As shown below, the hypernetwork has four stages. Stage 1 runs inside the LLM, stages 2‑4 run inside the M2P Transformer.

The four stages are:

Collect memory states (hidden states at memory‑embedding positions).

Add positional embeddings encoding token position and layer index.

Process memory states with Transformer layers using bidirectional factorization to reduce attention cost.

Reshape the output to form LoRA parameters.

This design aligns semantics to parameters, handles high‑dimensional output, and remains computationally efficient.

Training Procedure and Data

The training follows a “pre‑training – instruction fine‑tuning” pipeline. Pre‑training uses two tasks: reconstruction (generate LoRA from text and recover the original text) and completion (text is truncated and the model must reconstruct and complete it). The authors use 6 B tokens, the largest dataset for hypernetwork‑generated LoRA to date. Instruction fine‑tuning trains the model to answer questions using only the generated LoRA, without feeding the original text.

Experimental Evaluation

Pre‑training Results

Low loss and perplexity on reconstruction indicate that LoRA can almost perfectly memorize the source text; low loss on completion shows some generalization.

Instruction Fine‑tuning

Two stages: multi‑turn QA data then single‑turn QA data. At test time SHINE converts the text to LoRA and answers questions without the text.

Baselines

In‑Context: feed context, prompt, and question.

Naive: only prompt and question.

SFT: generate multiple dialogues per context, temporarily train a same‑size LoRA, then answer.

Gen Adapter: prior work that can generate LoRA from generic text.

Results show SHINE approaches the In‑Context gold standard and outperforms Naive, SFT, and Gen Adapter. Inference time is negligible compared to In‑Context because the text is internalized in parameters.

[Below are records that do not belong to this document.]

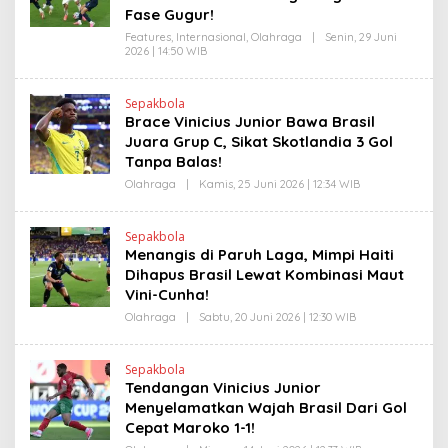
I
D
Fase Gugur!
N
R
K
A
Features
,
Internasional
,
Olahraga
|
Senin, 29 Juni
N
2026 | 14:50 WIB
O
E
L
W
E
S
H
L
Sepakbola
H
I
Brace Vinicius Junior Bawa Brasil
E
N
N
Juara Grup C, Sikat Skotlandia 3 Gol
K
D
Tanpa Balas!
R
A
Olahraga
|
Kamis, 25 Juni 2026 | 12:34 WIB
O
N
L
E
E
W
H
S
Sepakbola
H
L
Menangis di Paruh Laga, Mimpi Haiti
E
I
N
Dihapus Brasil Lewat Kombinasi Maut
N
D
K
Vini-Cunha!
R
A
Olahraga
|
Sabtu, 20 Juni 2026 | 12:30 WIB
O
N
L
E
E
W
H
S
Sepakbola
H
L
Tendangan Vinicius Junior
E
I
N
Menyelamatkan Wajah Brasil Dari Gol
N
D
K
Cepat Maroko 1-1!
R
A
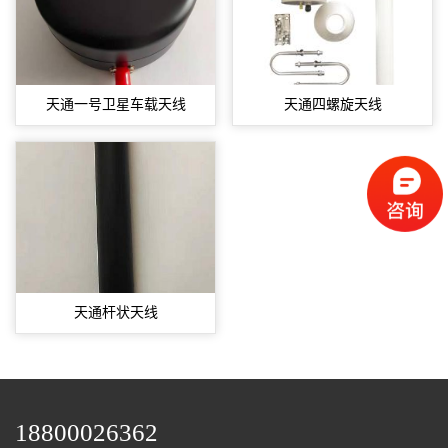
天通一号卫星车载天线
天通四螺旋天线
天通杆状天线
18800026362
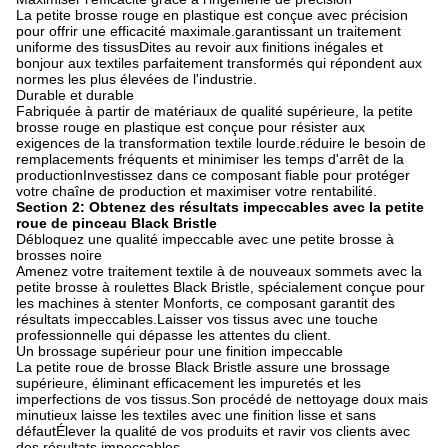
La petite brosse rouge en plastique est conçue avec précision
pour offrir une efficacité maximale.garantissant un traitement
uniforme des tissusDites au revoir aux finitions inégales et
bonjour aux textiles parfaitement transformés qui répondent aux
normes les plus élevées de l'industrie.
Durable et durable
Fabriquée à partir de matériaux de qualité supérieure, la petite
brosse rouge en plastique est conçue pour résister aux
exigences de la transformation textile lourde.réduire le besoin de
remplacements fréquents et minimiser les temps d'arrêt de la
productionInvestissez dans ce composant fiable pour protéger
votre chaîne de production et maximiser votre rentabilité.
Section 2: Obtenez des résultats impeccables avec la petite
roue de pinceau Black Bristle
Débloquez une qualité impeccable avec une petite brosse à
brosses noire
Amenez votre traitement textile à de nouveaux sommets avec la
petite brosse à roulettes Black Bristle, spécialement conçue pour
les machines à stenter Monforts, ce composant garantit des
résultats impeccables.Laisser vos tissus avec une touche
professionnelle qui dépasse les attentes du client.
Un brossage supérieur pour une finition impeccable
La petite roue de brosse Black Bristle assure une brossage
supérieure, éliminant efficacement les impuretés et les
imperfections de vos tissus.Son procédé de nettoyage doux mais
minutieux laisse les textiles avec une finition lisse et sans
défautÉlever la qualité de vos produits et ravir vos clients avec
des résultats impeccables.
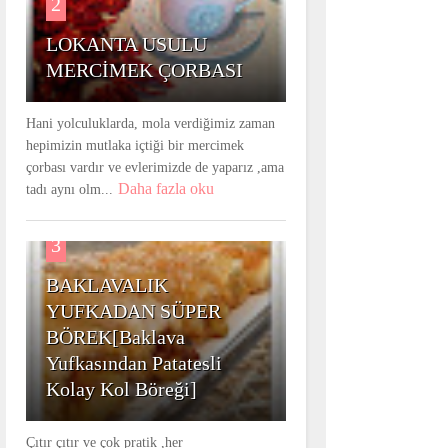
2
LOKANTA USULU
MERCİMEK ÇORBASI
Hani yolculuklarda, mola verdiğimiz zaman
hepimizin mutlaka içtiği bir mercimek
çorbası vardır ve evlerimizde de yaparız ,ama
Daha fazla oku
tadı aynı olm...
3
BAKLAVALIK
YUFKADAN SÜPER
BÖREK[Baklava
Yufkasından Patatesli
Kolay Kol Böreği]
Çıtır çıtır ve çok pratik ,her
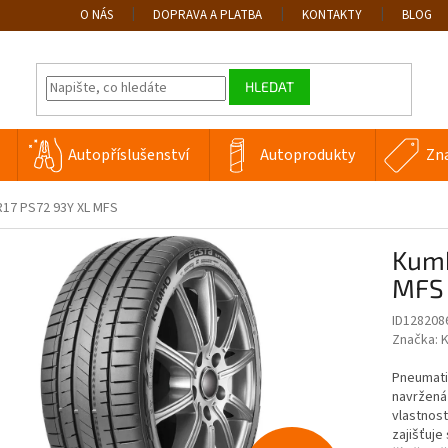
O NÁS
DOPRAVA A PLATBA
KONTAKTY
BLOG
HLEDAT
Autopříslušenství
Autoprodukty
Zn
17 PS72 93Y XL MFS
Kumh
MFS
ID128208
Značka:
Pneumati
navržená 
vlastnos
zajišťuje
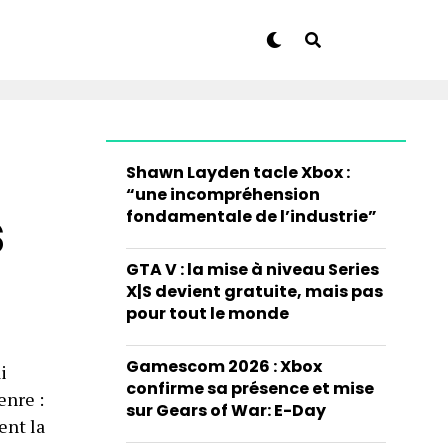
Shawn Layden tacle Xbox :
“une incompréhension
s
fondamentale de l’industrie”
GTA V : la mise à niveau Series
X|S devient gratuite, mais pas
pour tout le monde
Gamescom 2026 : Xbox
i
confirme sa présence et mise
enre :
sur Gears of War: E-Day
ent la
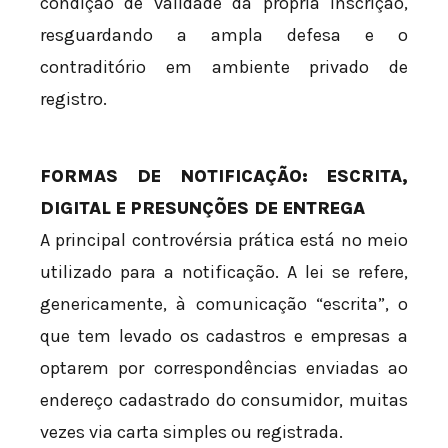
condição de validade da própria inscrição,
resguardando a ampla defesa e o
contraditório em ambiente privado de
registro.
FORMAS DE NOTIFICAÇÃO: ESCRITA,
DIGITAL E PRESUNÇÕES DE ENTREGA
A principal controvérsia prática está no meio
utilizado para a notificação. A lei se refere,
genericamente, à comunicação “escrita”, o
que tem levado os cadastros e empresas a
optarem por correspondências enviadas ao
endereço cadastrado do consumidor, muitas
vezes via carta simples ou registrada.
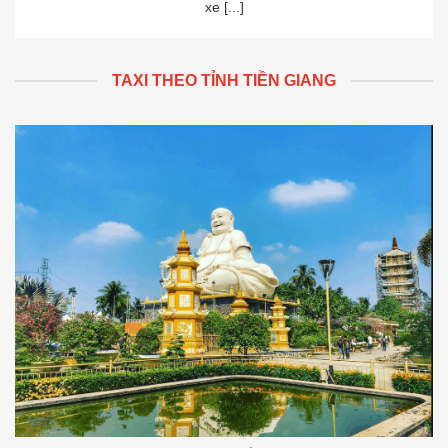
xe [...]
TAXI THEO TỈNH TIỀN GIANG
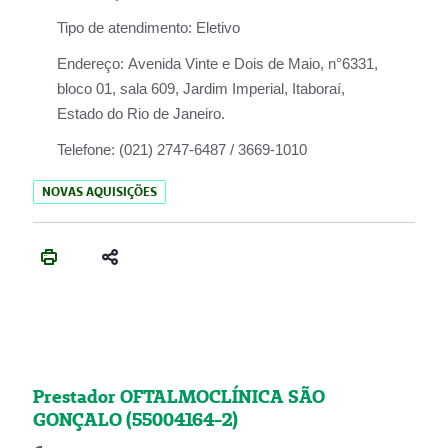
Tipo de atendimento:
Eletivo
Endereço:
Avenida Vinte e Dois de Maio, n°6331,
bloco 01, sala 609, Jardim Imperial, Itaboraí,
Estado do Rio de Janeiro.
Telefone:
(021) 2747-6487 / 3669-1010
NOVAS AQUISIÇÕES
Prestador OFTALMOCLÍNICA SÃO
GONÇALO (55004164-2)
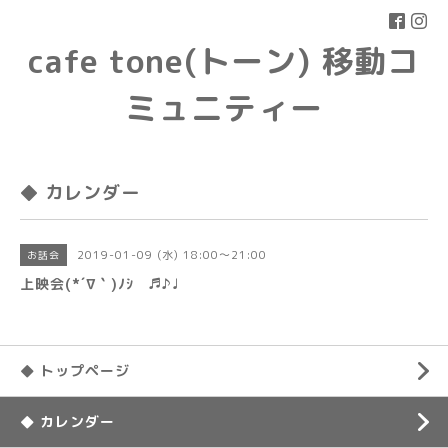
cafe tone(トーン) 移動コ
ミュニティー
◆ カレンダー
2019-01-09 (水) 18:00～21:00
お話会
上映会(*´∇｀)ﾉｼ ♬♪♩
◆ トップページ
◆ カレンダー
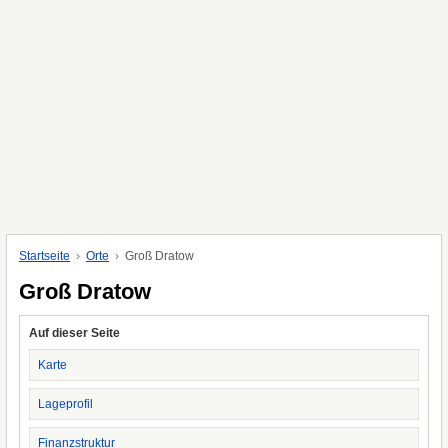
Startseite
Orte
Groß Dratow
Groß Dratow
Auf dieser Seite
Karte
Lageprofil
Finanzstruktur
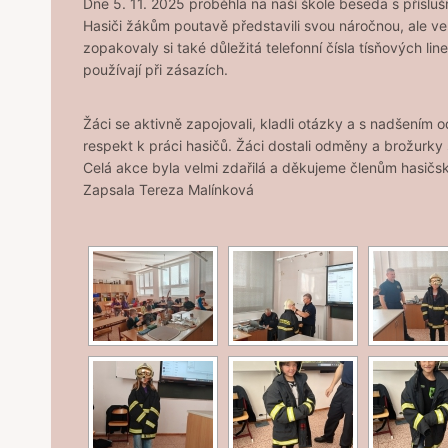
Dne 5. 11. 2025 proběhla na naší škole beseda s příslu
Hasiči žákům poutavě představili svou náročnou, ale vel
zopakovaly si také důležitá telefonní čísla tísňových li
používají při zásazích.
Žáci se aktivně zapojovali, kladli otázky a s nadšením 
respekt k práci hasičů. Žáci dostali odměny a brožurky 
Celá akce byla velmi zdařilá a děkujeme členům hasičsk
Zapsala Tereza Malínková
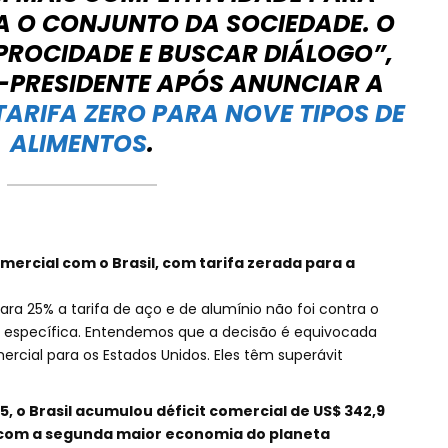
A O CONJUNTO DA SOCIEDADE. O
PROCIDADE E BUSCAR DIÁLOGO”,
-PRESIDENTE APÓS ANUNCIAR A
ARIFA ZERO PARA NOVE TIPOS DE
ALIMENTOS
.
mercial com o Brasil, com tarifa zerada para a
a 25% a tarifa de aço e de alumínio não foi contra o
foi específica. Entendemos que a decisão é equivocada
rcial para os Estados Unidos. Eles têm superávit
, o Brasil acumulou déficit comercial de US$ 342,9
 com a segunda maior economia do planeta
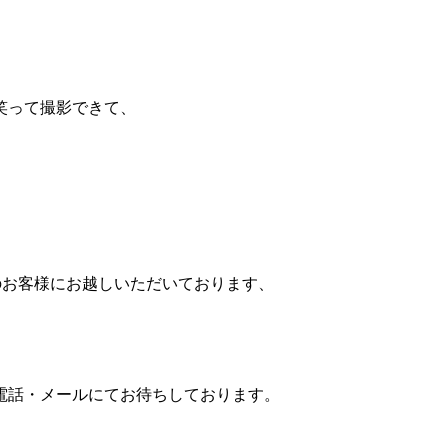
笑って撮影できて、
のお客様にお越しいただいております、
電話・メールにてお待ちしております。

Comparison with Test‑Time Training (TTT)

SHINE requires only a single forward pass, while TTT needs multiple documents, SFT, RL, and dynamic data generation. SHINE achieves better performance with far lower computational cost.

Scalability

Experiments varying backbone LLM size, LoRA dimension, and M2P Transformer depth all show consistent performance gains, confirming strong scaling properties.

Conclusion and Outlook

SHINE demonstrates that a well‑designed hypernetwork can generate high‑quality LoRA from arbitrary text in one forward pass, enabling efficient knowledge injection and multi‑turn dialogue. The approach scales with data and model size and opens a new avenue for continual learning by turning context into parametric memory. Future work includes handling longer texts, adding reasoning mechanisms, extending to other modalities, and further architectural optimization.